All this is gripping stuff, but what does any of it have to do with business? Why is Schumpeter, whose subject is people in suits, fussing about people in tights? One answer is that peculiar institutions can tell us a lot about more run-of-the-mill ones. And dysfunction is more common in the business world than you might think. Clayton Christensen, of Harvard Business School, says that he has been struck, at alumni reunions, by how many of his fellow HBS graduates and Rhodes scholars had made a mess of their lives. Jeff Skilling, for example, had gone from making $100m a year as boss of Enron to a federal prison.
A quick glance around any office suggests that dark passions lurk everywhere. Gossip and back-stabbing are rife. (Schumpeter could tell you a thing or two about his editor.) In all companies, bosses wield power, which tends to corrupt. One delightful study shows that giving people power makes them more likely to cheat at games. It also makes them keener to suggest harsh punishments for others who are caught cheating.
All these problems are evergreen. However, three modern trends are making them worse. The first is the enthusiasm for rewarding employees for performance. This is driven by the reasonable insight that paying everyone the same spurs no one to excel. Alas, paying for performance can also have perverse consequences. Banks that pay big bonuses for big profits give traders an incentive to take big risks. Institutions that reward relative performance (ie, did you perform better than your colleagues?) encourage unscrupulous co-workers to sabotage each other. Dancers at the Bolshoi are paid primarily according to the amount of time they spend on stage, so an understudy may not be completely heartbroken if the lead ballerina breaks an ankle.

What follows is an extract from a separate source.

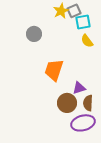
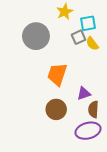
gray square: (74, 11) -> (78, 37), moved
gray circle: (34, 34) -> (36, 36), size x1.6
brown circle: (67, 103) -> (56, 109), moved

The second is the economic downturn. Towers Watson, a consultancy, says it has created a class of “trauma organisations” that must take drastic measures to survive. Staff at such companies tend to be pessimistic and cliquish—they huddle together for comfort in the storm. Even in non-traumatised companies, many workers resent having to work harder for stagnant pay. Towers Watson reports that only 44% of British workers have confidence in their leaders.

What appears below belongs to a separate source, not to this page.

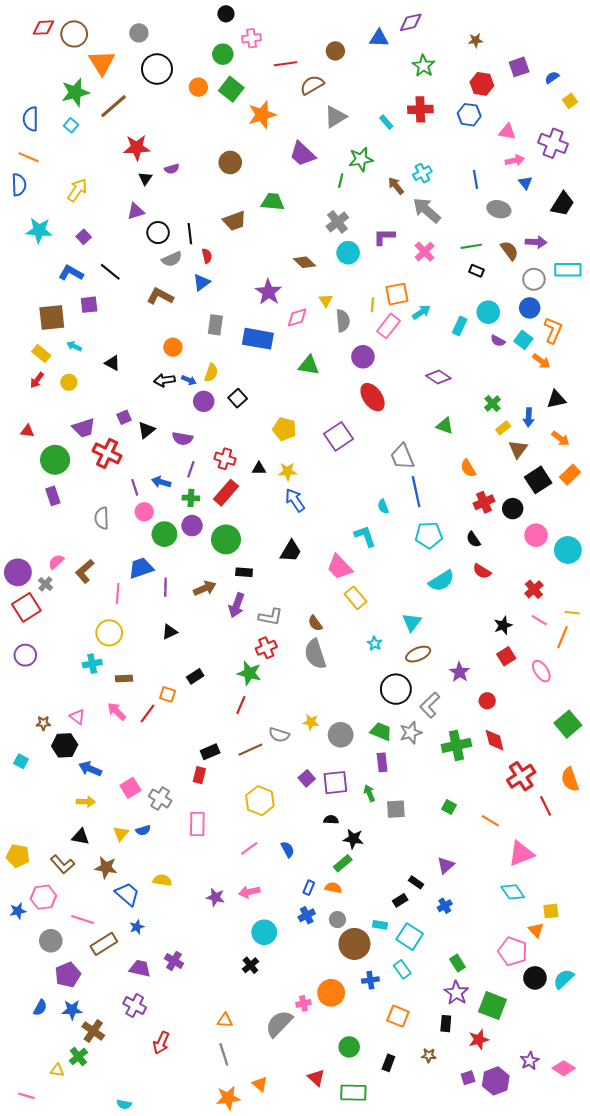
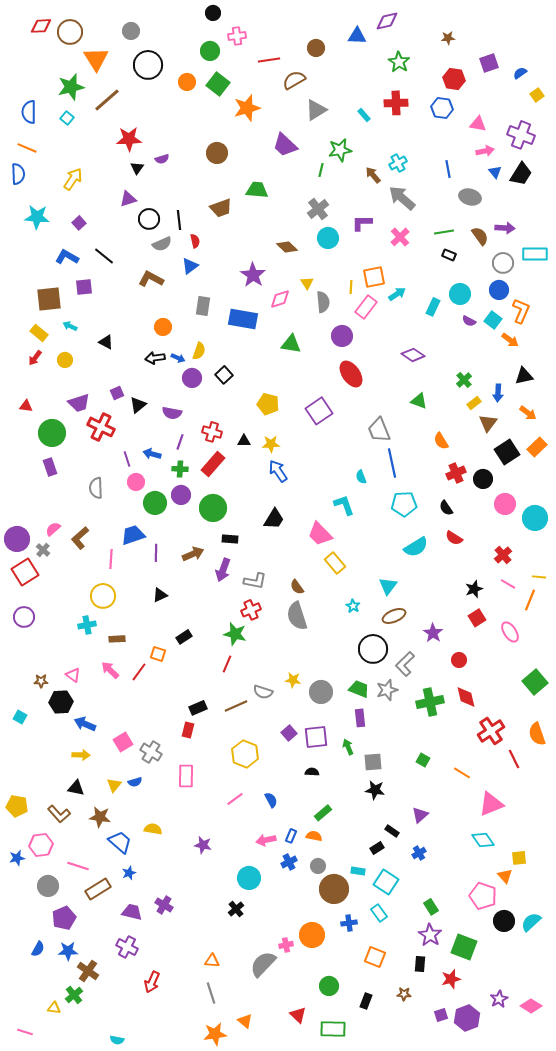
black trapezoid: (563, 204) -> (521, 174), moved
black star: (353, 839) -> (375, 790), moved
pink arrow: (249, 892) -> (266, 840), moved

The third trend is the rise of knowledge-intensive companies that run on “economies of ideas” rather than economies of scale. These companies are all hungry for the best and brightest: for the brilliant pharmacologist who can create a blockbuster drug, for the extraordinary investment banker who can engineer an industry-changing merger or for the razor-sharp accountant who can shave millions off a firm’s tax bill.
The need to hire the best means firms have to put up with prima donnas. That has costs. Talent-driven firms can be torn apart by feuds or rendered dysfunctional by egocentric behaviour: clever people are as clever at finding reasons to argue with each other as they are at thinking up new ideas.
Stars can burn you
A creative environment can often be a toxic one. You may have noticed that films about Hollywood always show beautiful people doing ugly things to each other. One assumes that the directors and screenwriters know whereof they speak. Outside Tinseltown, too, some of the most toxic companies have also been some of the most creative. Enron was once revered for revolutionising the energy business. Lehman Brothers was regarded as the smartest of the smart.

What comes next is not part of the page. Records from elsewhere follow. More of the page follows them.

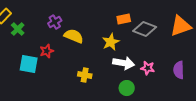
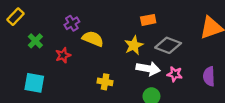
green cross: (18, 29) -> (35, 41), moved
gray diamond: (145, 29) -> (168, 45), moved
cyan square: (29, 64) -> (34, 83), moved

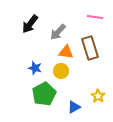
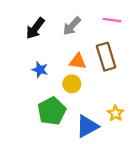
gray arrow: (58, 32) -> (72, 26), moved
blue star: (35, 68) -> (40, 70), moved
blue triangle: (74, 107) -> (87, 126), size x1.5

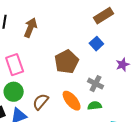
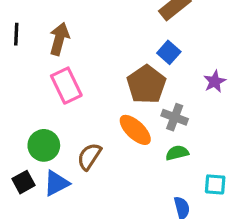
brown pentagon: (67, 62) -> (146, 84), moved
pink rectangle: (15, 65) -> (66, 86), moved
orange ellipse: (72, 101) -> (135, 130), moved

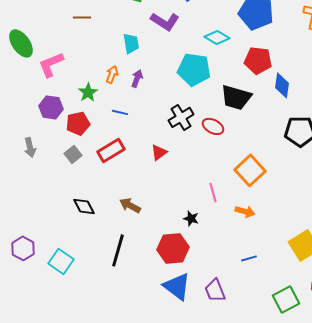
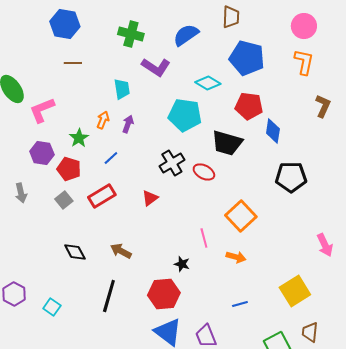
blue line: (120, 112) -> (111, 158), turned -56
red pentagon: (78, 123) -> (69, 169), turned 30
cyan square: (61, 261) -> (52, 307), size x0.7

Steve Jobs, the founder of Apple, was a genius. He was also “frequently obnoxious, rude, selfish and nasty to other people”, according to Walter Isaacson, his biographer. He crushed rivals who stood in his path. He enjoyed humiliating people who were less than A-players. He once stormed into a meeting with suppliers and bellowed that they were “fucking dickless assholes”. Joe Nocera, a journalist, commented on his “almost wilful lack of tact”. But this very abrasiveness was essential to Apple’s success—it kept the company passenger-free and relentlessly focused on producing the next big thing. As the poet John Dryden once put it: “Great wits are sure to madness near allied/And thin partitions do their bounds divide.”